===== Extracted entries

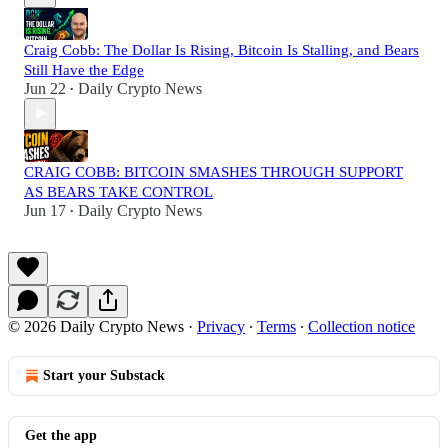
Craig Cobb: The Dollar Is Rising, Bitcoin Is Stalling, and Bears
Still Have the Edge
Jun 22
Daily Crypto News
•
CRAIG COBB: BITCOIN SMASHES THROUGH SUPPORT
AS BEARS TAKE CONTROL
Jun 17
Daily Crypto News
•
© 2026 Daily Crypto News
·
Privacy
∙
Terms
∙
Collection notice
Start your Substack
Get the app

==========
===== Extracted entries

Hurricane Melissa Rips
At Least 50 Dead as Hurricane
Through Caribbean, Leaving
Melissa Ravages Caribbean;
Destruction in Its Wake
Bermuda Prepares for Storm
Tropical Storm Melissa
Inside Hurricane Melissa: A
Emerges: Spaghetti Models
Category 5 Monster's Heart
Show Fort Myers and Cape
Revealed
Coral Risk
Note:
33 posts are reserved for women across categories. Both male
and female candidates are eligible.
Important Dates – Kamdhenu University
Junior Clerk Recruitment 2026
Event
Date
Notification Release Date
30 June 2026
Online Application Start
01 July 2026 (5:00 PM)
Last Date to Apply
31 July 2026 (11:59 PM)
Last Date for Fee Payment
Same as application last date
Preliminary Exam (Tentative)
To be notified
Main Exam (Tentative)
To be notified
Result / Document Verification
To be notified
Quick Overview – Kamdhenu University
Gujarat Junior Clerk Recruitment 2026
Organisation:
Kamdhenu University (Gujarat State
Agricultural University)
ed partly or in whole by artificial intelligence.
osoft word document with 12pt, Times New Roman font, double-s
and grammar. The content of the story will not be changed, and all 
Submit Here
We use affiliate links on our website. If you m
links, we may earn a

==========
===== Extracted entries

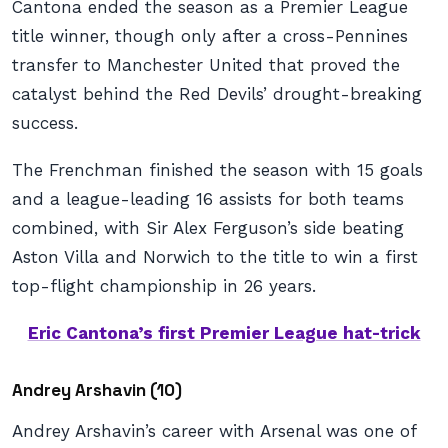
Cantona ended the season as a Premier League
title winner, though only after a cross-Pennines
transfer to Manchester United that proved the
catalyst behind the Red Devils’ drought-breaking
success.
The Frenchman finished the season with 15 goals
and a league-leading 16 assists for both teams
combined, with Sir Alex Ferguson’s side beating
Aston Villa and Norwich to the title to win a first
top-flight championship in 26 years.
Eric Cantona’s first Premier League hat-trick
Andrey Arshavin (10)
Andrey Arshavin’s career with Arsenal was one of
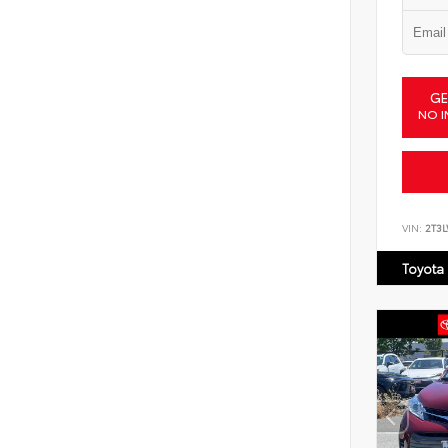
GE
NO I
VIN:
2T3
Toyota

==========

### Problem
Out of the entries above, write out only the lines between the line holding "Craig Cobb: The" and the line holding "Get the app", inclusive, each exactly as given.

### Worked solution
Craig Cobb: The Dollar Is Rising, Bitcoin Is Stalling, and Bears
Still Have the Edge
Jun 22
Daily Crypto News
•
CRAIG COBB: BITCOIN SMASHES THROUGH SUPPORT
AS BEARS TAKE CONTROL
Jun 17
Daily Crypto News
•
© 2026 Daily Crypto News
·
Privacy
∙
Terms
∙
Collection notice
Start your Substack
Get the app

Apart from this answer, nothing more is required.